| What is required |
From the first entry to the last, restate everything word for word and exclude pictures.

| Dataset |

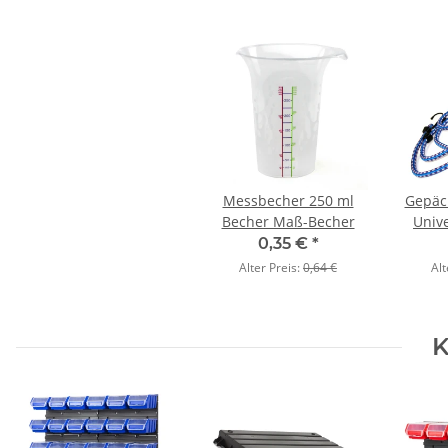
Messbecher 250 ml
Gepäc
Becher Maß-Becher
Univ
0,35 €
*
Alter Preis:
0,64 €
Alt
K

| Written solution |
Messbecher 250 ml
Gepäc
Becher Maß-Becher
Univ
0,35 €
*
Alter Preis:
0,64 €
Alt
K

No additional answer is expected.